→ Provided entries
——
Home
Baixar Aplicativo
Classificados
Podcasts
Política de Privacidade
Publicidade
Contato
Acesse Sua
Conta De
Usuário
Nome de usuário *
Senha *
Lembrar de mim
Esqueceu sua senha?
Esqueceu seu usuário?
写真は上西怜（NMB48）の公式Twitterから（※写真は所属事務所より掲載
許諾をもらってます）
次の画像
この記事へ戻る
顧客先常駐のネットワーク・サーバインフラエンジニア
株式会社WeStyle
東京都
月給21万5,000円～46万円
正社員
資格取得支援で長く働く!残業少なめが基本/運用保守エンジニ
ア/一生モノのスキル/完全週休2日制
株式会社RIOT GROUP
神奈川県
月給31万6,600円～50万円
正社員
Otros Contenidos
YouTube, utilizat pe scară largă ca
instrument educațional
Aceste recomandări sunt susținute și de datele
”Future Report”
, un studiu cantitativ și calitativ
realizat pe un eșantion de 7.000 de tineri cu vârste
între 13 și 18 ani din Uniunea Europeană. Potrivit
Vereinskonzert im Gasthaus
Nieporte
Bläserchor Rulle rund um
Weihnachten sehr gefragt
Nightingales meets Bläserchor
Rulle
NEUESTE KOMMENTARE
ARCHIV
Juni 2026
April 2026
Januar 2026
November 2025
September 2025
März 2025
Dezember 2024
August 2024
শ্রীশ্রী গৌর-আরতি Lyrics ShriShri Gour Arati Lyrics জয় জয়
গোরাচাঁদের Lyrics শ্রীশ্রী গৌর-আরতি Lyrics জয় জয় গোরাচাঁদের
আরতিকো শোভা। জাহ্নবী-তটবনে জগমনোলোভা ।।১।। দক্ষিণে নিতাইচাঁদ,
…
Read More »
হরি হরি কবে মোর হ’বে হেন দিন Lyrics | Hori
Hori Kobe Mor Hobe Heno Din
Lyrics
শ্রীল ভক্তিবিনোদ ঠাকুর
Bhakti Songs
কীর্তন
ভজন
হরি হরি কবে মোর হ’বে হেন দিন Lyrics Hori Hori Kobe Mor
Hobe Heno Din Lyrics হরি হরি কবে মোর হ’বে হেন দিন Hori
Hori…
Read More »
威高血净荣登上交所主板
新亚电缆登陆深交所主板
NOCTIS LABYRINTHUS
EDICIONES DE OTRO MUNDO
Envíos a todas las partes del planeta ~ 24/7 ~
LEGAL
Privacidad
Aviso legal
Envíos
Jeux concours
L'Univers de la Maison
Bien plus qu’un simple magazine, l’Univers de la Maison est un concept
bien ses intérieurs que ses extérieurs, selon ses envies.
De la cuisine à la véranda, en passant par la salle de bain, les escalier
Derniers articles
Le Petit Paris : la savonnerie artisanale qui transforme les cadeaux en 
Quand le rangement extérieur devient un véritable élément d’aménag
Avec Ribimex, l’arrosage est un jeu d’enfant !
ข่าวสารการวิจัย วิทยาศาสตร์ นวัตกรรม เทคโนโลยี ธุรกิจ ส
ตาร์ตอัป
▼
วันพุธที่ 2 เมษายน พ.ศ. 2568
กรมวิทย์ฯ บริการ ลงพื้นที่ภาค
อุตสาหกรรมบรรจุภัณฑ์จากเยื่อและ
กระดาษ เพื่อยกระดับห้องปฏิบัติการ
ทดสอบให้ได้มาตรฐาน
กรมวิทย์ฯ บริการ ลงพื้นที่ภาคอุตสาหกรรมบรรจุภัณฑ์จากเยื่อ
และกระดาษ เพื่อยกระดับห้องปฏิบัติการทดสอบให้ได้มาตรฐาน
——
→ What you should do
Report each line of the data that includes the string "กรมว".

→ Task response
กรมวิทย์ฯ บริการ ลงพื้นที่ภาค
กรมวิทย์ฯ บริการ ลงพื้นที่ภาคอุตสาหกรรมบรรจุภัณฑ์จากเยื่อ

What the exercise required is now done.